Both New York and California have very strict laws on the books, but both have had mass shootings, most recently in Buffalo. Of course, in that one you also blamed Republicans and specifically Tucker Carlson. But there is no Republican presence statewide here in California and the mass shooters here clearly did not get their cues from Carlson, yet do you still believe that if we simply can eliminate Republican politicians and the Tucker Carlson show, that we no longer will have mass shootings?
You write as though you have THE answer, that “everyone knows” how to stop mass shootings but the Republicans apparently want them to continue. So, what is the answer? Do you have a failsafe, absolute method to stop these terrible events that would not require a total dictatorial lockdown of a society?
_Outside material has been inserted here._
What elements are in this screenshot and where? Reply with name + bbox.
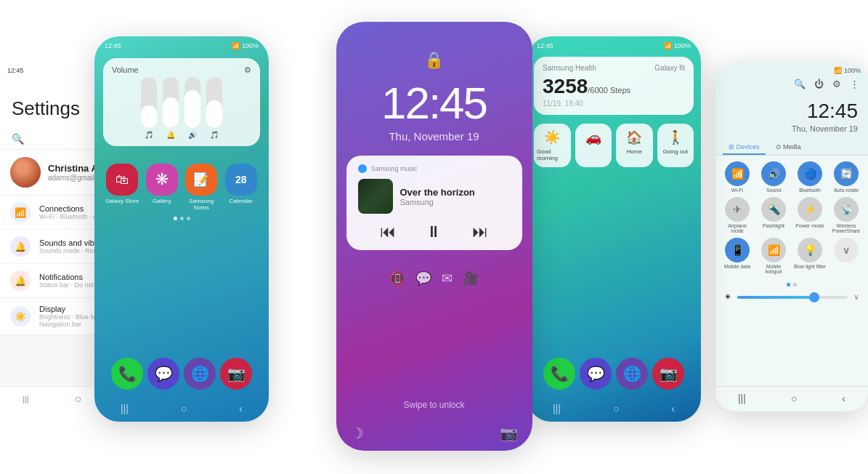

Even if he wasn’t grandstanding (and I’m pretty sure he was), the fact that he is running for governor gives MAGA the reason they need to ignore his charge.
That being said, Tweedle Dee and Dumb were totally posturing as well…but that’s their default setting. Cruz, in particular, has never shown a real conviction in his entire life. I’m convinced he’d be a raging progressive if he lived in California.
Kevin: Yes, I am afraid that Beto just fired-up the MAGA base.
I don’t have THE answer, William. But I do feel we need to do something. I hope red flag laws and background checks could help (close the gun show loophole). I don’t know for certain if these will help, but what is the alternative–celebrating our “God-given” right to own an assault rifle? If I had my way, I would support everything Obama proposed after Sandy Hook and/or restoring the 1994 Clinton assault rifle ban.
Here are the steps my state (Washington) has already taken.
A ban on high capacity magazines, ghost guns, and bump stocks
Universal background checks
Extreme risk protection orders
21+ minimum age to purchase semi automatic weapons
Creation of the Office of Firearm Safety & Violence prevention
Open carry regulations
Unsafe storage liability.
Of course they don’t guarantee no more mass shootings. But if more guns was the answer we’d be the safest country on earth instead of the one with the highest number of gun deaths.
Doing nothing is not working.
I like what Washington is doing on this front, Barbara. Thanks for sharing this.